[By Brian Sozzi]
Lyft (LYFT) executives have done a good job since the IPO last year distinguishing their business model from fellow money-losing ride-share platform Uber (UBER). The stock price of Lyft has generally been viewed more favorably relative to Uber as a result of that impressive sales job.
Unfortunately for Lyft shareholders though, execs took their eyes off the ball when it came to assessing market sentiment this earnings season. And investors who were starting to finally believe in Lyft are now left holding the bag, with the stock crashing 10% on Wednesday post earnings.
First, Lyft execs must have forgotten what rival Uber said just a few days earlier on it moving up its profitability target to the fourth quarter of 2020. Lyft — which was the first public ride-hailing platform to give Wall Street guidance to profitability —only reiterated that it sees profits by the fourth quarter of 2021. The market didn’t want to hear that in the wake of Uber’s inspirational (if not aspirational…) message, especially in light of Lyft’s more focused business model. It’s a model that was always supposed to turn a profit before Uber, which is hemorrhaging losses from Uber Eats and other bets.

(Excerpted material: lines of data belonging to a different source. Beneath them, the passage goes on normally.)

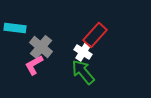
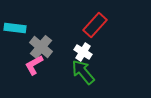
red rectangle: moved 10 px up
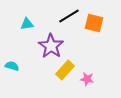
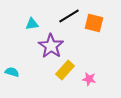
cyan triangle: moved 5 px right
cyan semicircle: moved 6 px down
pink star: moved 2 px right
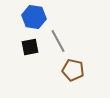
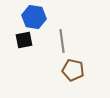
gray line: moved 4 px right; rotated 20 degrees clockwise
black square: moved 6 px left, 7 px up
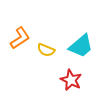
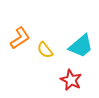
yellow semicircle: moved 1 px left; rotated 30 degrees clockwise
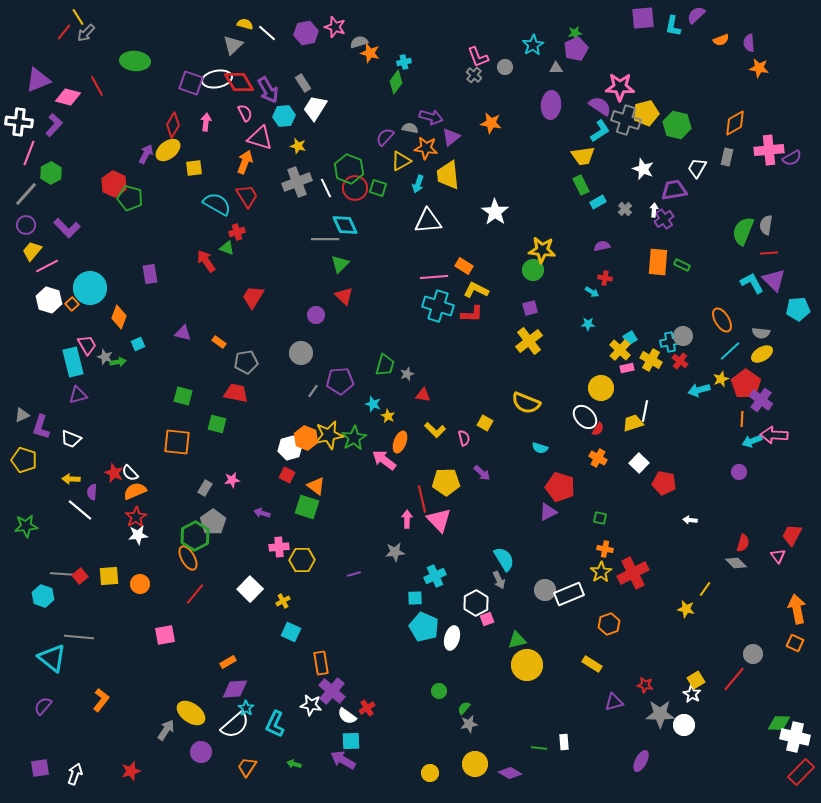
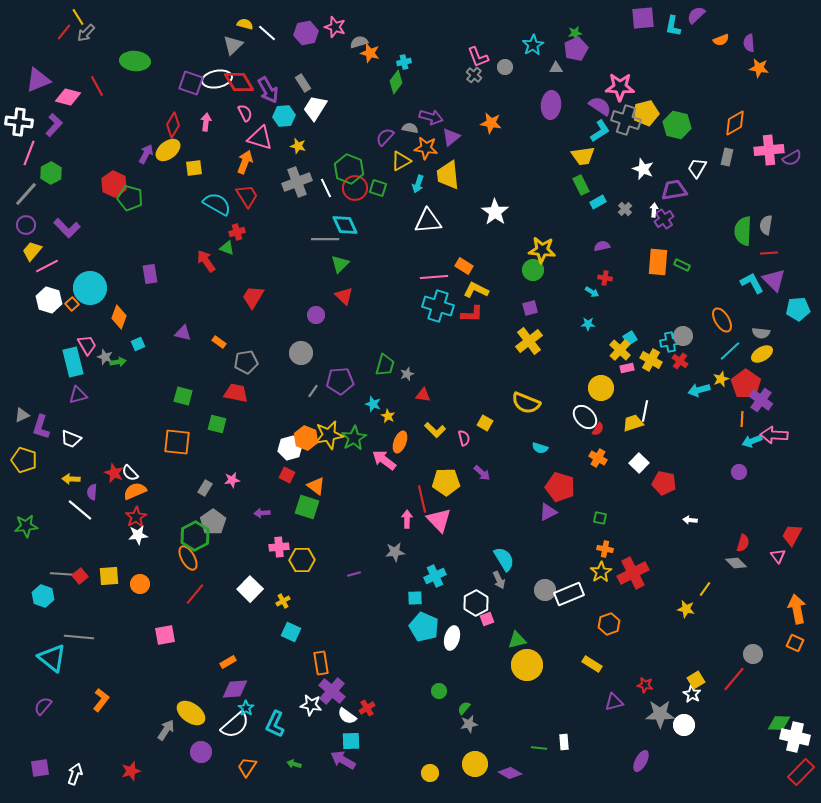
green semicircle at (743, 231): rotated 20 degrees counterclockwise
purple arrow at (262, 513): rotated 21 degrees counterclockwise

No first-class plane tickets for Lyft executives, CFO says.
Lyft’s guidance is possibly conservative given its history of sales and bottom line beats (four in a row for this quarter). But on this particular earnings day it doesn’t matter, the Street reads it as Uber’s larger size could be getting the better of Lyft (or the company plans some outsized investment or may be hurt by new worker legislation such as the one in California).
“Investors were expecting more from Lyft after Uber set a stronger path to profitability last week,” Wedbush analyst Dan Ives — who has an Outperform rating on the stock — says.
Besides Lyft guiding to much slower revenue growth in the first quarter compared to the pace in 2019, there are a few other negatives that likely upset investors. For instance, execs failed to explicitly answer an analyst question on the call about the pace of active rider growth. They also gave no definitive insight into current pricing trends for the ride-sharing business. The lack of color on each signaled to investors Lyft’s business may have entered the first quarter with so-so momentum at best.
Bottom line: The market wanted more. Lyft didn’t deliver.
Despite the fumbles, most on Wall Street are sticking with the stock. Why the hell not — if you loved Lyft 10% higher, why not love it 10% lower after a quarter of pared operating losses year-over-year.
“Fundamentals and profit potential remain intact, and valuation 2.6x EV/S (’21) is at discount to UBER 3.1x and comp group median 4.1x,” wrote Jefferies analyst Brent Thill in a note to clients.
Lyft declined to make its CFO Brian Roberts available for an interview.